Trends and Emerging Use Cases
- Automating Governance: Select Star is developing automated agents to handle tasks like tagging, ownership assignment, and propagating documentation, aiming to keep metadata and semantic layers current as data evolves.
- The Growing Value of Metadata: As storage and compute become commoditized, metadata’s “map of data” is becoming more strategic—enabling better operational practices and unlocking AI’s full potential with enterprise data.
"If you have the map, you can actually leverage that for operational purposes like automating impact analysis...There's just a ton of different things that you can add when you have this context." (Shinji, 39:20)
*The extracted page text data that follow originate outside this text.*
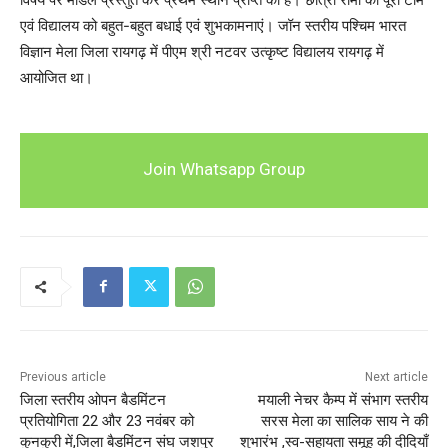
एवं विद्यालय को बहुत-बहुत बधाई एवं शुभकामनाएं। जॉन स्तरीय पश्चिम भारत
विज्ञान मेला जिला रायगढ़ में पीएम श्री नटवर उत्कृष्ट विद्यालय रायगढ़ में
आयोजित था।
Join Whatsapp Group
Previous article
Next article
जिला स्तरीय ओपन बैडमिंटन
मयाली नेचर कैम्प में संभाग स्तरीय
प्रतियोगिता 22 और 23 नवंबर को
सरस मेला का सालिक साय ने की
कुनकुरी में,जिला बैडमिंटन संघ जशपुर
शुभारंभ ,स्व-सहायता समूह की दीदियाँ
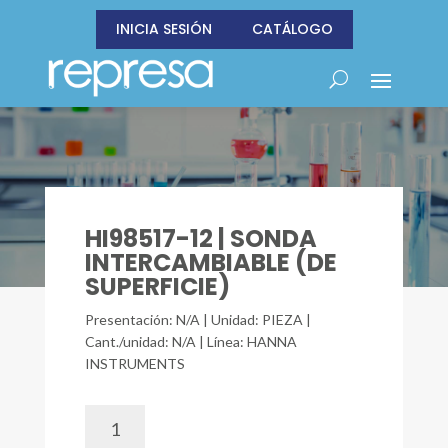
INICIA SESIÓN
CATÁLOGO
HI98517-12 | SONDA
INTERCAMBIABLE (DE
SUPERFICIE)
Presentación: N/A | Unidad: PIEZA |
Cant./unidad: N/A | Línea: HANNA
INSTRUMENTS
HI98517-
12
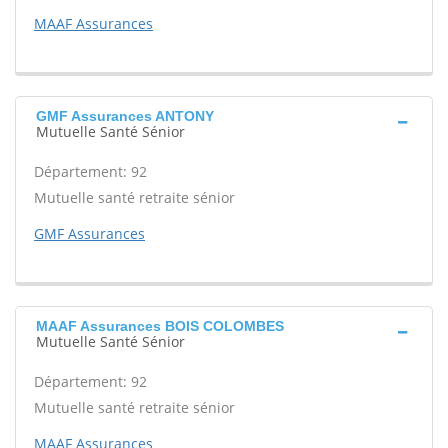
MAAF Assurances
GMF Assurances ANTONY
Mutuelle Santé Sénior
Département: 92
Mutuelle santé retraite sénior
GMF Assurances
MAAF Assurances BOIS COLOMBES
Mutuelle Santé Sénior
Département: 92
Mutuelle santé retraite sénior
MAAF Assurances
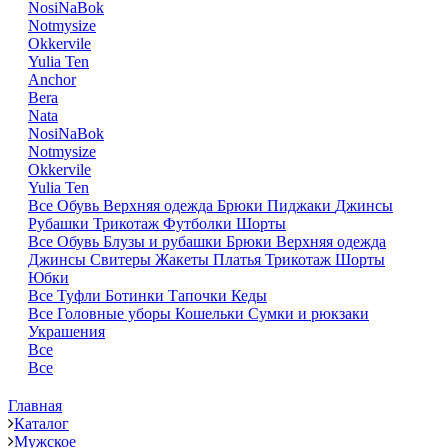
NosiNaBok
Notmysize
Okkervile
Yulia Ten
Anchor
Bera
Nata
NosiNaBok
Notmysize
Okkervile
Yulia Ten
Все
Обувь
Верхняя одежда
Брюки
Пиджаки
Джинсы
Рубашки
Трикотаж
Футболки
Шорты
Все
Обувь
Блузы и рубашки
Брюки
Верхняя одежда
Джинсы
Свитеры
Жакеты
Платья
Трикотаж
Шорты
Юбки
Все
Туфли
Ботинки
Тапочки
Кеды
Все
Головные уборы
Кошельки
Сумки и рюкзаки
Украшения
Все
Все
Главная
Каталог
Мужское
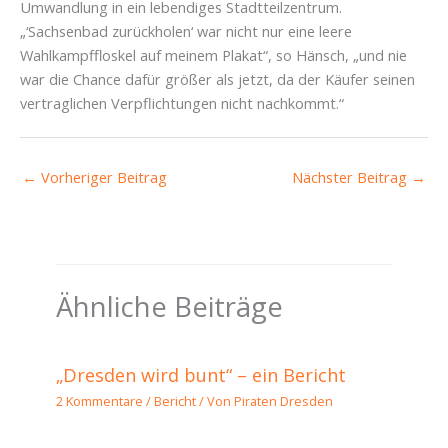
Umwandlung in ein lebendiges Stadtteilzentrum.
„‘Sachsenbad zurückholen‘ war nicht nur eine leere
Wahlkampffloskel auf meinem Plakat“, so Hänsch, „und nie
war die Chance dafür größer als jetzt, da der Käufer seinen
vertraglichen Verpflichtungen nicht nachkommt.“
←
Vorheriger Beitrag
Nächster Beitrag
→
Ähnliche Beiträge
„Dresden wird bunt“ – ein Bericht
2 Kommentare
/
Bericht
/ Von
Piraten Dresden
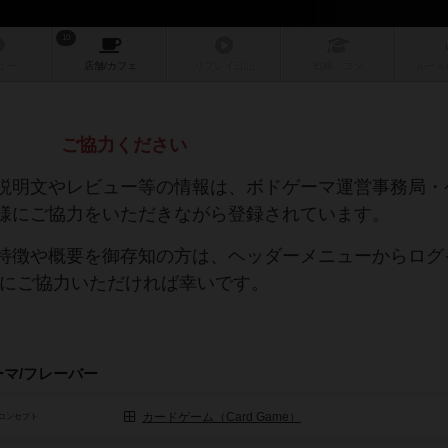
10
ュー
店舗/
カフェ
リプレイ
日記
戦略
・コツ
ルール
ご協力ください
説明文やレビュー等の情報は、ボドゲーマ運営事務局・
様にご協力をいただきながら登録されています。
特徴や概要を御存知の方は、ヘッダーメニューからログ
集にご協力いただければ幸いです。
ーマ/フレーバー
カードゲーム（Card Game）
コンセプト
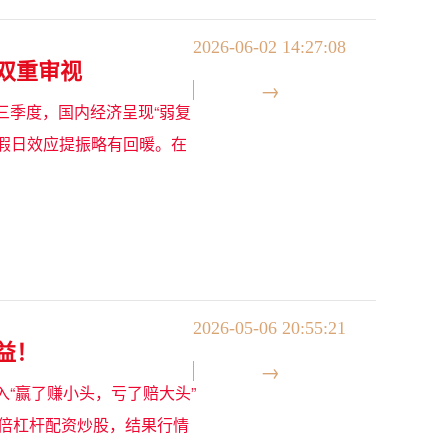
2026-06-02 14:27:08
双重审视
年三季度，国内经济呈现“弱复
节假日效应提振略有回暖。在
2026-05-06 20:55:21
益！
“赢了赚小头，亏了赔大头”
5倍杠杆配资炒股，结果行情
Notable Quotes & Memorable Moments
-
On the pain of documentation:
"No one likes documentation, especially developers." (Shinji, 05:04)
-
On the purpose of a semantic layer:
"...so that they can separate out what is considered as verified or certified data sets that should be...used by their business users or in their reporting purposes." (Shinji, 19:07)
-
On human-AI collaboration in metadata modeling:
"It's more of a way to speed up the process like human in the loop. A human still there to be involved but you can automate a significant amount of the manual work." (Sean, 24:10)
-
On the “new oil” in AI:
"I would say it [metadata] is the map of where the data is. And that's why metadata is being taken a look at now." (Shinji, 38:52)
-
Analogy to Semantic Web vs. LLMs:
"...foundation models, they're much more of like an explorer where they don't have that predefined structure. They're just kind of going out, stumbling around and figuring out...what are the associations between these things. But ultimately to make them more useful...they need a map. And that map can be...ontologies or, in the context of what we're talking about, metadata and the semantic layer." (Sean, 40:12)
Key Timestamps
- 02:10 – The origin story of Select Star and defining the core problem of data context and discovery
- 05:04 – Why documentation and metadata capture have historically lagged
- 09:22 – How Select Star infers relationships from activity and query logs
- 11:48 – Layered approach to metadata: operational, behavioral, and semantic
- 13:06 – Practical value of popularity and lineage tracking
- 16:16 – The impact of metadata on enabling AI agents
- 18:32 – What is a semantic layer and its role in AI and BI
- 21:21 – How Select Star uses AI internally for semantic model generation
- 22:35 – Human validation and risk management with AI-generated metadata
- 25:00 – The MCP server: enabling natural language data exploration
- 28:35 – Why natural language to SQL is difficult in messy enterprise environments
- 32:51 – Expanding beyond data warehouses to broader system integrations
- 34:53 – Context optimization for AI/engineering teams
- 36:31 – Future directions: automated semantic modeling, agent-driven governance
- 38:52 – Metadata as the strategic “map” in the cloud era
- 40:12 – Ontology, semantic web, and LLMs: explorers need a map
- 41:16 – Wrap-up and thanks
Episode Takeaways
- Context-rich metadata is crucial for empowering both humans and AI to leverage enterprise data effectively.
- Automated, usage-driven knowledge graphs can make documentation scalable and continuously relevant.
- Semantic modeling and the right metadata feed are foundational for reliable AI-generated SQL and analytics.
- In the age of commoditized storage and compute, high-quality metadata is becoming the new strategic asset in data-driven organizations.